PROBLEM REQUIREMENTS:
In the records that follow, find the line with "WHY PEOPLE LOVE THIS"; from there, retype every line exactly through the line with "predisposition. Obesity during", which also belongs to the answer.

Collected data:
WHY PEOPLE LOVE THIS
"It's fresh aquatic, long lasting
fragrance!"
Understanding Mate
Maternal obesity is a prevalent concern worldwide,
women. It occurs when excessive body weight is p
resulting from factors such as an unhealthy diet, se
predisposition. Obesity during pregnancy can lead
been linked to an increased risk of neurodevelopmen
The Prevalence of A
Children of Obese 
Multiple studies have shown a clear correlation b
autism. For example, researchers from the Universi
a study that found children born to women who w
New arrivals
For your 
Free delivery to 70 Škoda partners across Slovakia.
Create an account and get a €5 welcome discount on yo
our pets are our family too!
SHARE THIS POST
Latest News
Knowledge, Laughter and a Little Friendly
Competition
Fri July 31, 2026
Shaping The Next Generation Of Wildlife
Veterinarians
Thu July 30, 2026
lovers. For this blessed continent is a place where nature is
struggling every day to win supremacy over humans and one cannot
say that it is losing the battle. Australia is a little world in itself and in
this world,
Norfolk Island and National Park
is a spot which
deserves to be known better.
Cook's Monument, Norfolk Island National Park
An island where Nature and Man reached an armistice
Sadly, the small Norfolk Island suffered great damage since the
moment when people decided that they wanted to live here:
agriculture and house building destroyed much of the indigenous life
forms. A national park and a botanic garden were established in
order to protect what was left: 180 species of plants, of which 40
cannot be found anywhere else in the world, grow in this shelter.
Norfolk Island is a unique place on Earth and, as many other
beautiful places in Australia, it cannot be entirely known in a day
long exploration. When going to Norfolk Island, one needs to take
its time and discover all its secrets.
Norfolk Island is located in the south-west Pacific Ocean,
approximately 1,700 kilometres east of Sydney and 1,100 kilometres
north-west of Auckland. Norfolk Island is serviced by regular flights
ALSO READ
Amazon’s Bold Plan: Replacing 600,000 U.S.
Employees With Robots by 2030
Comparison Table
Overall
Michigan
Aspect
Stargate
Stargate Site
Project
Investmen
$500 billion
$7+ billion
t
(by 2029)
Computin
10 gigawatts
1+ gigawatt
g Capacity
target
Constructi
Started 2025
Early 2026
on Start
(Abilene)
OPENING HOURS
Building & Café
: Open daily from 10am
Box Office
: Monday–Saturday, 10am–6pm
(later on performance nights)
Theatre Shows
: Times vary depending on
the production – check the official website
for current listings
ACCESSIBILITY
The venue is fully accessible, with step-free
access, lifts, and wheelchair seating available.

...

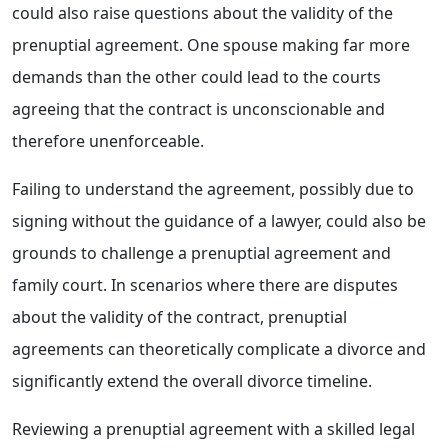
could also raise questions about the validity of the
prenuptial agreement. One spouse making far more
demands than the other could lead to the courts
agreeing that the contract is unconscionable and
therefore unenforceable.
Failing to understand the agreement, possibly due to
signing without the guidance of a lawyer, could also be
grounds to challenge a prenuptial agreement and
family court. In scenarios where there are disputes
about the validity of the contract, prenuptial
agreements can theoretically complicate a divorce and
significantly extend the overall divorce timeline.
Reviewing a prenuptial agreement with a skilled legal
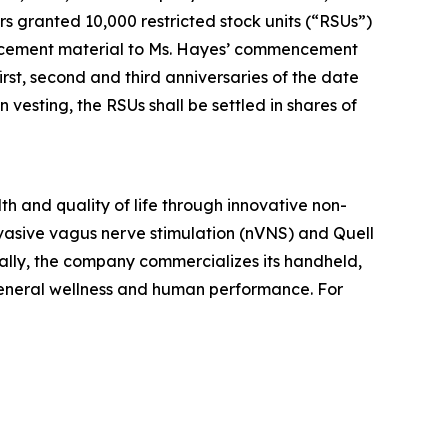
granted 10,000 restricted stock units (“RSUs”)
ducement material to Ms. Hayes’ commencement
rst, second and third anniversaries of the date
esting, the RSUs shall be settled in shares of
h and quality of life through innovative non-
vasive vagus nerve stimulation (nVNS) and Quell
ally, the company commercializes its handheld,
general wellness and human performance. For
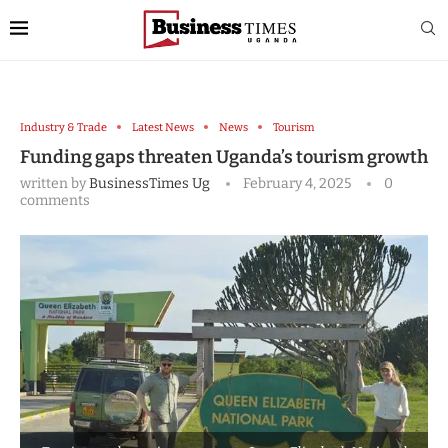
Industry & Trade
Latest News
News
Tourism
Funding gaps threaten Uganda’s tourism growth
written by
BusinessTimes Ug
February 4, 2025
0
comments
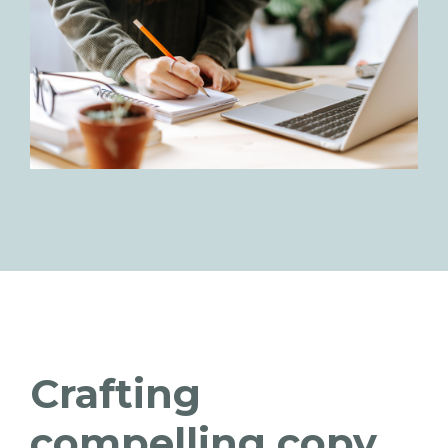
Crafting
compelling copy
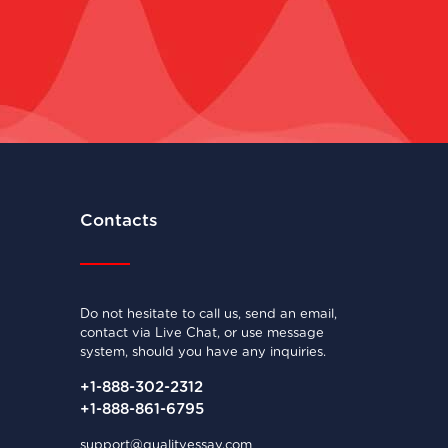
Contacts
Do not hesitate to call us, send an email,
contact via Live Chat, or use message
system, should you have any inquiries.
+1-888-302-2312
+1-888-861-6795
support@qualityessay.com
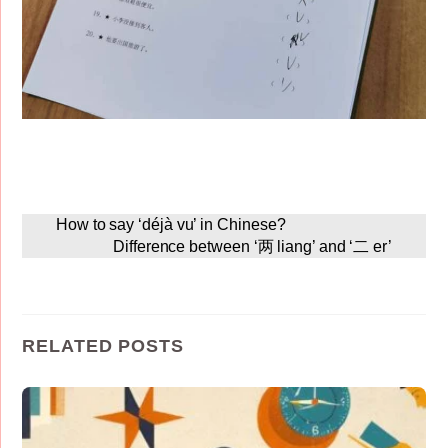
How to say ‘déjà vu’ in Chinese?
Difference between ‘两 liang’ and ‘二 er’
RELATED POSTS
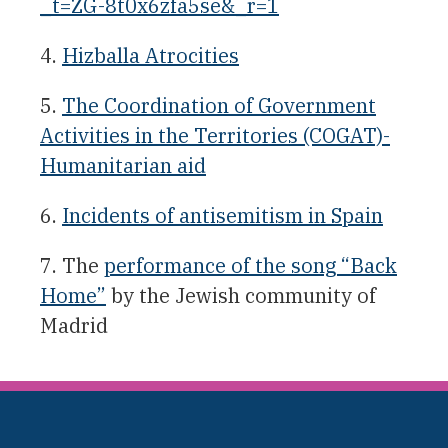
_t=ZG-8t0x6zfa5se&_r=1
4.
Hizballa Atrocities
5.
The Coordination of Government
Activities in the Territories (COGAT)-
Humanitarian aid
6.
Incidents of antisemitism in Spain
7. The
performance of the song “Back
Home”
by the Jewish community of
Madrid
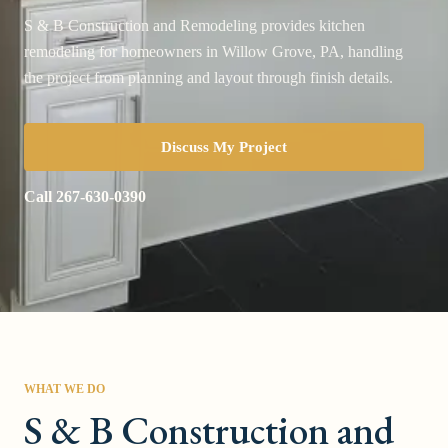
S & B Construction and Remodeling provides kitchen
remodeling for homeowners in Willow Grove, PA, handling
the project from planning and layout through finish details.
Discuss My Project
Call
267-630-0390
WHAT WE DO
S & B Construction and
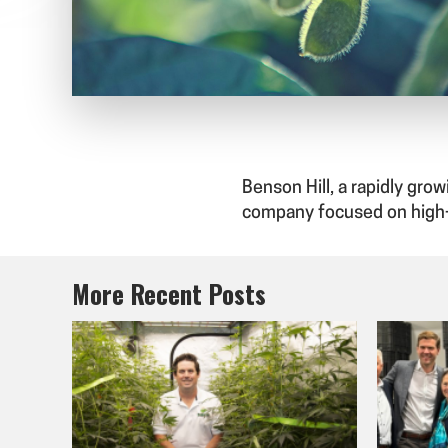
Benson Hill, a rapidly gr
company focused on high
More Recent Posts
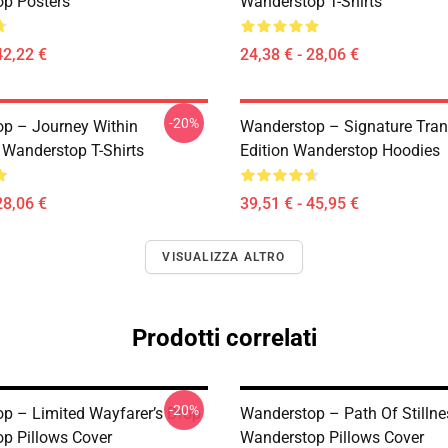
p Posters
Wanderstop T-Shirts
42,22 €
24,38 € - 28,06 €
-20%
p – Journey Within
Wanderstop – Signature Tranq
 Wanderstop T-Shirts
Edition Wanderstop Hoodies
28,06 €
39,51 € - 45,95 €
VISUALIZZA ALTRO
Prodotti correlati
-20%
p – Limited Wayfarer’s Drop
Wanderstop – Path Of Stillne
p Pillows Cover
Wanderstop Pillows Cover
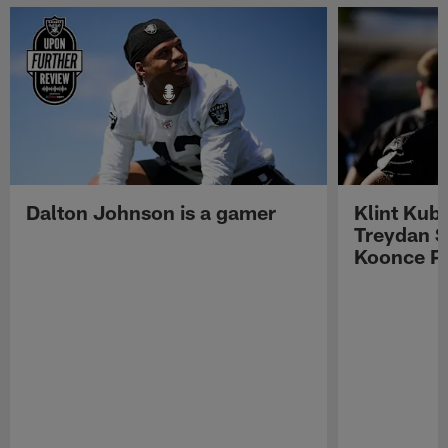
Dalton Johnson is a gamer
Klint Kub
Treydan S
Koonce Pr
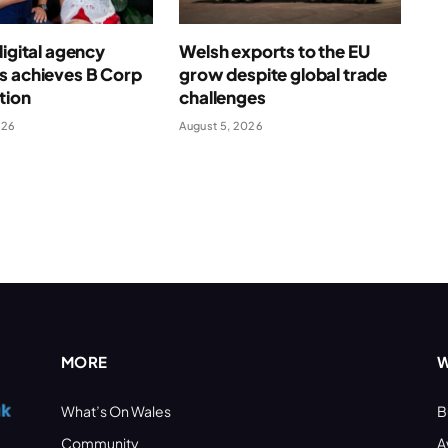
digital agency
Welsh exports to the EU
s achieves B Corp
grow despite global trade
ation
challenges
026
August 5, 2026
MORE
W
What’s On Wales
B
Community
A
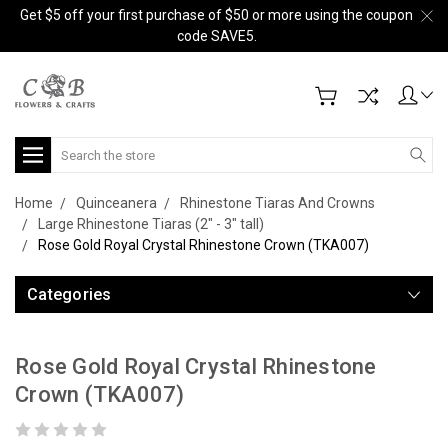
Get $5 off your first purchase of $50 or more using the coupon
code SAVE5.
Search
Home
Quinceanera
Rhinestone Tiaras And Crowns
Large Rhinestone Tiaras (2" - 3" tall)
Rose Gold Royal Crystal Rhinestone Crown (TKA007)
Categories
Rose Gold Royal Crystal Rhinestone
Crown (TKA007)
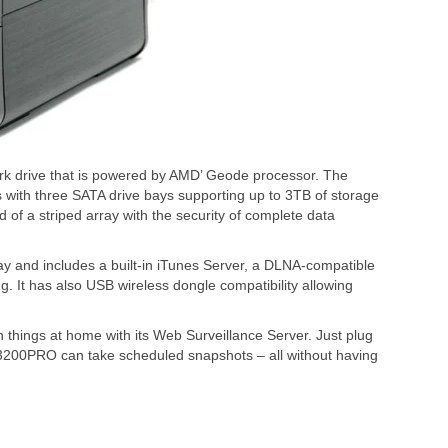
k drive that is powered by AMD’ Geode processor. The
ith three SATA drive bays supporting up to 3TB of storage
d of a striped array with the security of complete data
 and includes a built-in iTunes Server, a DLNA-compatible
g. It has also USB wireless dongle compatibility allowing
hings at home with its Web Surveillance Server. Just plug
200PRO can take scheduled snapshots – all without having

SOLUTION TO THIS PROBLEM:
WHY PEOPLE LOVE THIS
"It's fresh aquatic, long lasting
fragrance!"
Understanding Mate
Maternal obesity is a prevalent concern worldwide,
women. It occurs when excessive body weight is p
resulting from factors such as an unhealthy diet, se
predisposition. Obesity during pregnancy can lead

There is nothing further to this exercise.